Says Sachin Shah, Fund Manager, Emkay Investment Managers: “In late 2017 and in early 2018, small-cap stocks moved up quite significantly and valuations of many small companies were running ahead of time and were at a significant premium to some of the large-cap indices. This factor, along with regulatory changes such as rejig in mutual fund portfolios based on SEBI’s new scheme classification norms as well as the overall slowdown in the corporate earnings growth triggered selling pressure in small-cap stocks.”

Amidst the volatility, there are some small-cap funds that have managed to hold their head above water. SIPs in Axis Small Cap, for instance, have fetched 9.7 per cent gains in the last five years, making this fund the category topper. In fact, Axis Small cap is the only fund that has recorded positive returns over one- , three- and five-year periods. Last year’s additions to the fund’s portfolio such as Fine Organics, Can Fin Homes, Brigade Enterprises and SRF have fetched good returns.

Explaining what worked for the fund, Anupam Tiwari, Equity Fund Manager, Axis Mutual Fund, says: “The fund runs a high conviction portfolio of quality companies with a stable and scalable business model. It is important to note that quality small-caps have not seen a significant fall and were able to sail through the volatility well.”

Time to invest?

With many small-cap stocks correcting sharply, valuations too have come down. The Nifty Smallcap 250 index, for instance, trades at a PE of about 31 times its trailing earnings now, down from about 43 times in the beginning of 2019. The valuation was at 80-90 times at end-2017 and early 2018. Though the economic slowdown does not offer much near-term earnings visibility, for long-term investors, it might not be a bad time to begin investing in small- cap funds, say experts.
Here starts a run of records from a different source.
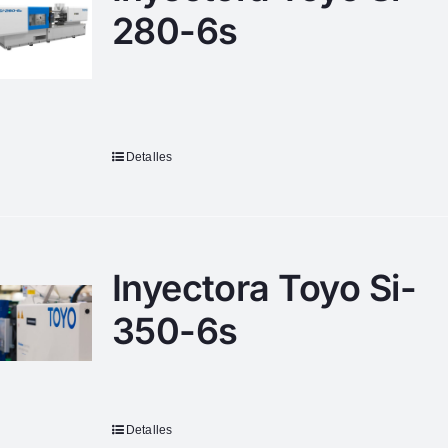
280-6s
Detalles
Inyectora Toyo Si-
350-6s
Detalles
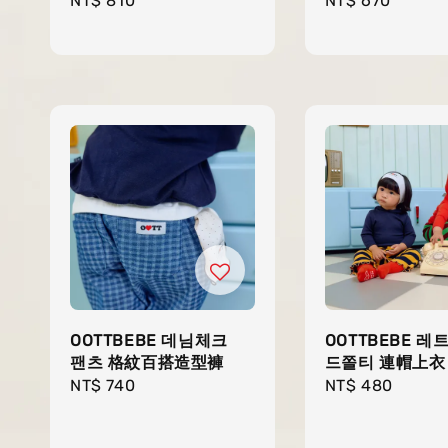
Regular
NT$ 810
Regular
NT$ 670
price
price
OOTTBEBE 데님체크
OOTTBEBE 레
팬츠 格紋百搭造型褲
드쫄티 連帽上衣
Regular
NT$ 740
Regular
NT$ 480
price
price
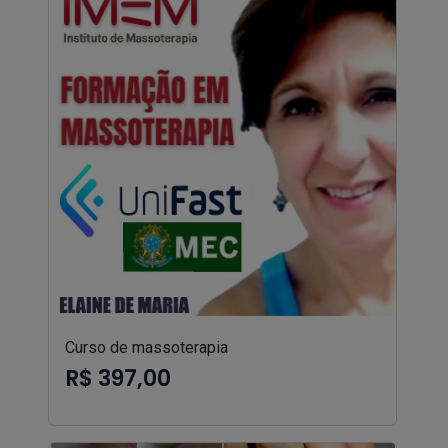
Curso de massoterapia
R$ 397,00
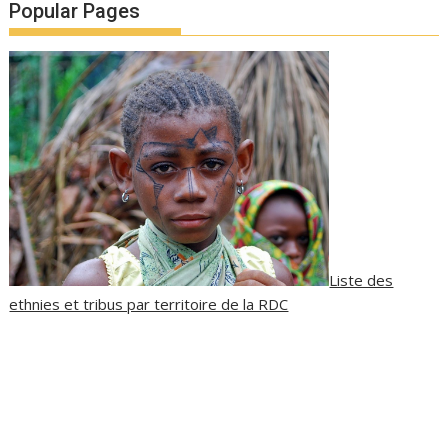
Popular Pages
Liste des
ethnies et tribus par territoire de la RDC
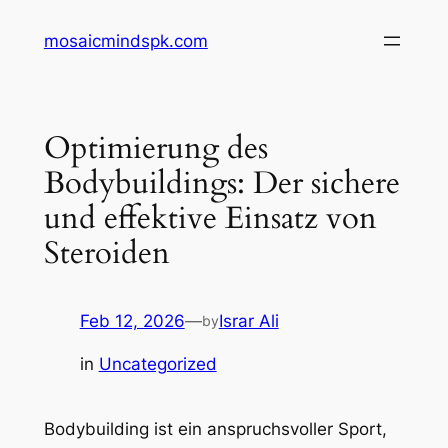
Skip
mosaicmindspk.com
to
content
Optimierung des
Bodybuildings: Der sichere
und effektive Einsatz von
Steroiden
Feb 12, 2026
—
Israr Ali
by
in
Uncategorized
Bodybuilding ist ein anspruchsvoller Sport,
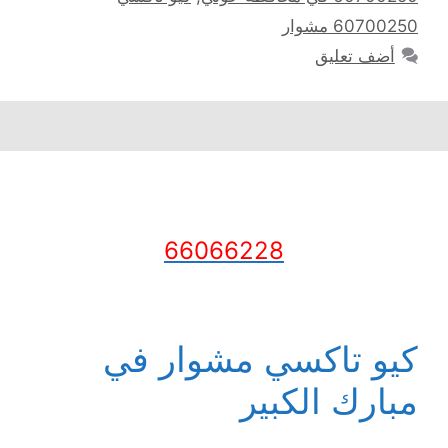
60700250 مشوار
أضف تعليق
66066228
كيو تاكسي مشوار في
مبارك الكبير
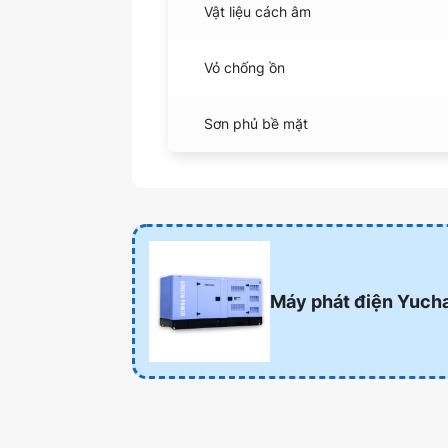
Vật liệu cách âm
Vỏ chống ồn
Sơn phủ bề mặt
Máy phát điện Yuch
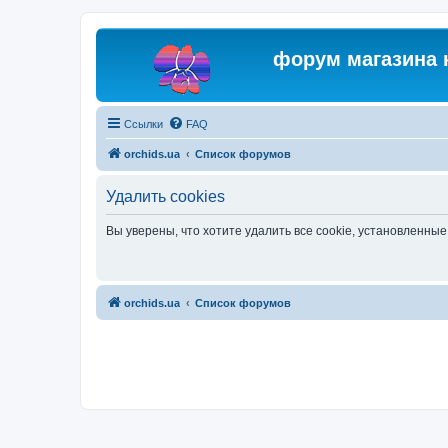
форум магазина 
Ссылки
FAQ
orchids.ua
Список форумов
Удалить cookies
Вы уверены, что хотите удалить все cookie, установленн
orchids.ua
Список форумов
Says Vinit Sambre, Head- Equities, DSP Investment Managers: “On a broad basis, the small-cap category has become reasonable in terms of valuation now. If we look deeper, there is still dichotomy. While stocks in sectors such as auto ancillaries, building materials and agro chemicals are trading at a low point in terms of valuation, categories such as retail, consumer durables and consumer electrical goods are still expensive. Although the recovery may not happen immediately, there are definitely opportunities available now for long-term investors.”